With 3:04 remaining in the second period Patrik Elias set up Brian Gionta for a shorthanded goal that gave the Devils a 3-0 lead. The assist was the 702nd point of Elias' NHL career, moving him ahead of John MacLean for the most in Devils history.
"The fact that Patrik also had something special the same night; it was kind of pretty cool to have those two experiences together," Brodeur said.
With Elias' milestone out of the way, Brodeur appeared to have a clear path to his own. The Blackhawks had other ideas.
Cam Barker's power-play goal with 2:32 left in the second period cut the Devils' lead to 3-1. Even after that, Brodeur had a relatively stress-free third period until Dustin Byfuglien scored with 2:03 remaining.
"They got a goal late and it was a little tight there at the end," Brodeur said. "That was probably a little more nerve-wracking than a regular regular-season game."
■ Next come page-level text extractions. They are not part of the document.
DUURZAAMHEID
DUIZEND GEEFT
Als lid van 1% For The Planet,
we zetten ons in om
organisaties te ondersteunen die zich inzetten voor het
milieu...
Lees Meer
After getting through those final 123 seconds, it was time for Brodeur to celebrate. But before he could take his victory lap, someone handed him a pair of scissors to cut the net off the goal frame as a souvenir.
"That was so hard," Brodeur said. "That's why I really appreciate that [backup Kevin Weekes] said to me, 'Just go skate around. I'll try to finish it up.' But I was like, 'This is going to be a while here to cut the net off.'"
Brodeur said he kept the "bulk of" that net, but gave away little pieces to friends, family and teammates so they'd also have something to remember that night by.
"It was a great night," he said "It was just the way it happened too, the fact that I was able to tie [the record] up in Montreal when [Roy] was at the game and the following game do it in front of our fans in New Jersey. If I had waited one more game, I'm doing it in Carolina and it's not the same experience."